Eritrea closes all Catholic-run health facilities leaving thousands without care

The Catholic Church is accusing the Eritrean government of shutting down all Catholic-run health care facilities, leaving thousands without access to medical care.


The Eritrean Catholic Church sent a letter to the ministry of health condemning the closure of its health centers in the East African nation, the BBC reports, as crackdowns against Christianity and other minority religions continue.


The Catholic Church, which operates as many as 22 health centers in Eritrea, accused the government of ordering patients to go home and deploying soldiers to monitor the facilities.


Additionally, the Catholic News Service has reported that government officials asked administrators at church facilities to sign documents approving the handover of properties before the closures. Many of the Catholic health facilities in Eritrea are located on the properties of monasteries.



“The government can say it doesn’t want the services of the Church but asking for the property is not right,” the letter reads.


According to the BBC’s Tigrinya’s Teklemariam Bekit, analysts believe that the closure of the health centers is a retaliation for the church’s call for reform issued in April and could leave thousands of people in rural areas without the quality medical care they need.


Critics say that government-run health care is less accessible and of a lower standard.


Bekit also reports that the Catholic Church’s letter compared the Eritrean government, which has been led by President Isaias Afwerki since the country’s independence from Ethiopia in 1993, to a former Marxist regime that prevented access to convents, schools and health facilities in 1982.



Eritrea ranks as the seventh worst country in the world when it comes to Christian persecution, according to Open Doors USA’s 2019 World Watch List.


The Eritrean government only recognizes four religious groups: Orthodox Christianity, Sunni Islam, the Evangelical Lutheran Church of Eritrea, and the Catholic Church.


Open Doors reports that government security forces conducted many house-to-house raids and imprisoned hundreds of Christians during its 2019 World Watch List reporting period.
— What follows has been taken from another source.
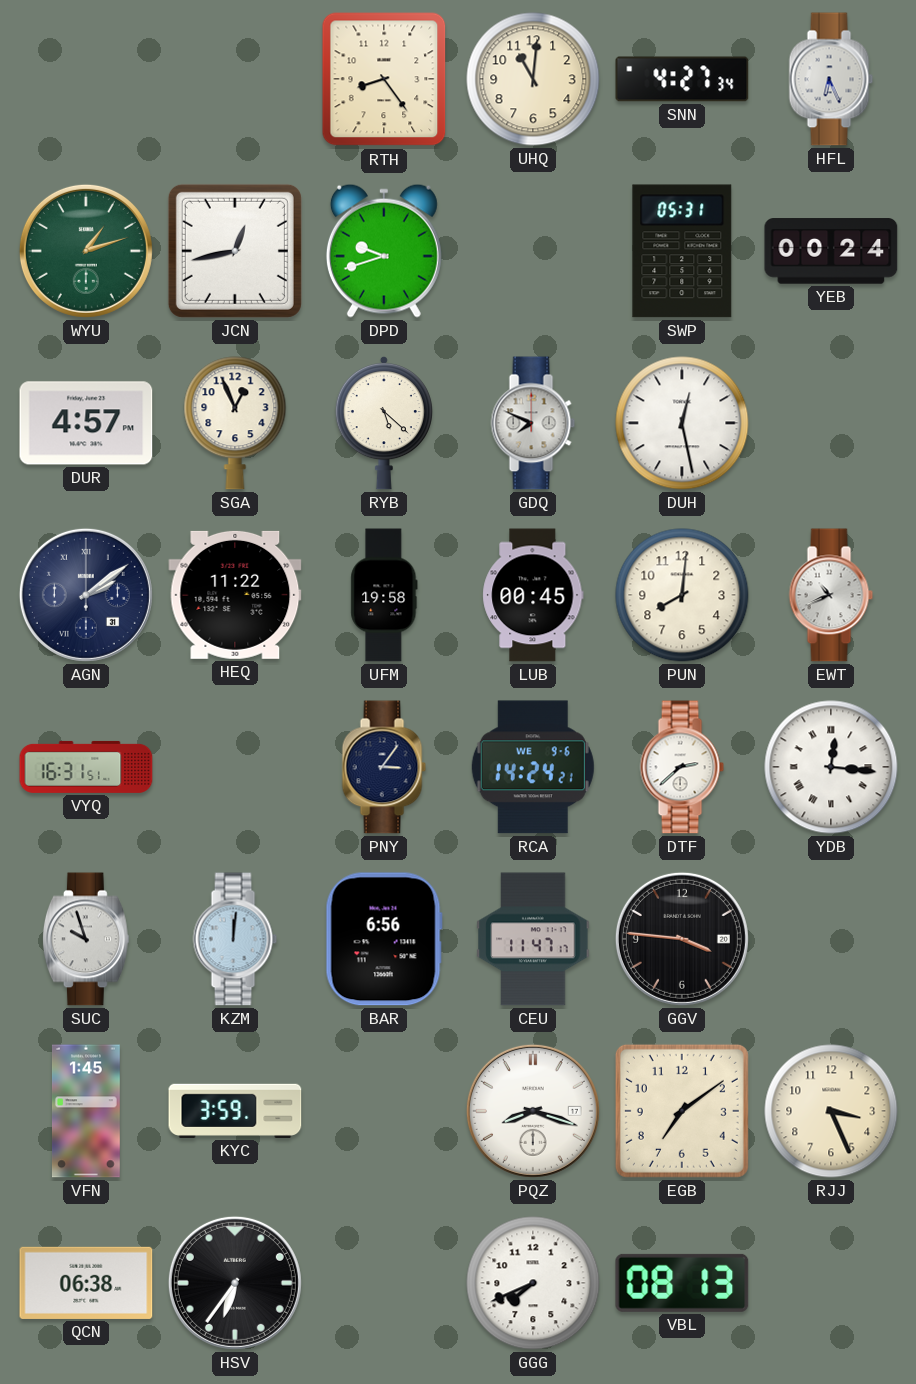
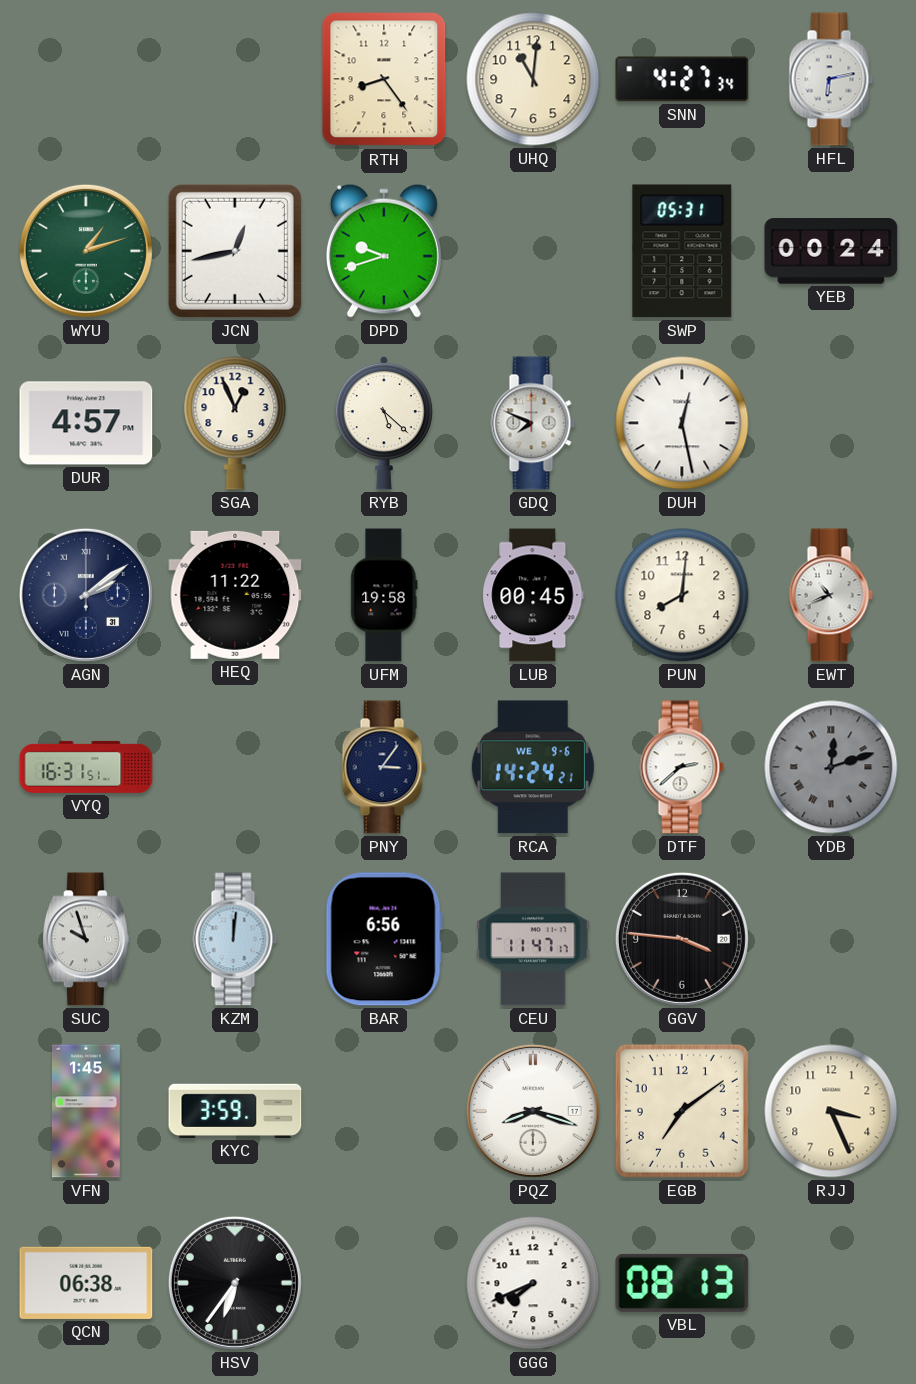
HFL: 6:26 -> 6:13
YDB: 12:16 -> 12:12
YDB dial: white -> grey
But over the last decade, thousands of Christians have been imprisoned.


Even officially recognized religious groups and leaders face interference or arrest as the government tries to take full control.
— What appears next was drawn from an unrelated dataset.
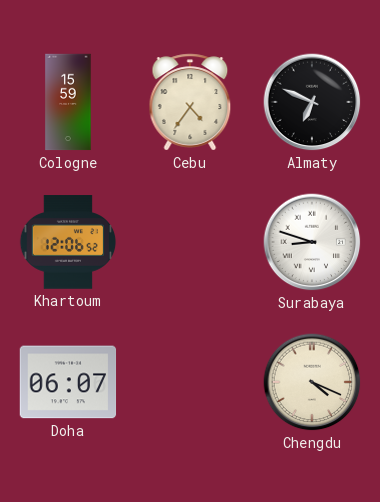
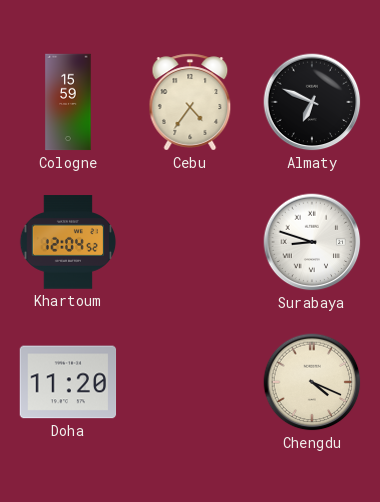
Khartoum: 12:06 -> 12:04
Doha: 06:07 -> 11:20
In 2007, the government removed the head of the Eritrean Orthodox Church, Abune Antonios, after he refused to excommunicate 3,000 members who opposed the regime and called for the release of political prisoners of conscience. Antonios has spent years under house arrest .


According to Open Doors, Eritrea is often referred to as “Africa’s North Korea.”


The U.S. Commission on International Religious Freedom has criticized the Eritrean government for regulating religious practice so much that there is “little to no freedom of religion or belief for people outside the four officially recognized faith communities.”


Eritrea has been recognized by the U.S. State Department as a “country of particular concern” for egregious violations of religious freedom since 2004.

A Catholic nun told the Catholic News Service in May that Catholics in Eritrea are “subjected to looking over our shoulders to serve the people,” because the Catholic Church lacks the freedom it enjoys in other countries.


In late May, at least 30 Pentecostal Christians were arrested while praying at three different locations in the nation’s capital of Asmara.


On May 10, it was reported that 141 Christians were arrested in the Mai Temenai area of Asmara after gathering for a meeting. According to Open Doors USA, 104 adult females, 23 men, and 14 minors were among those arrested.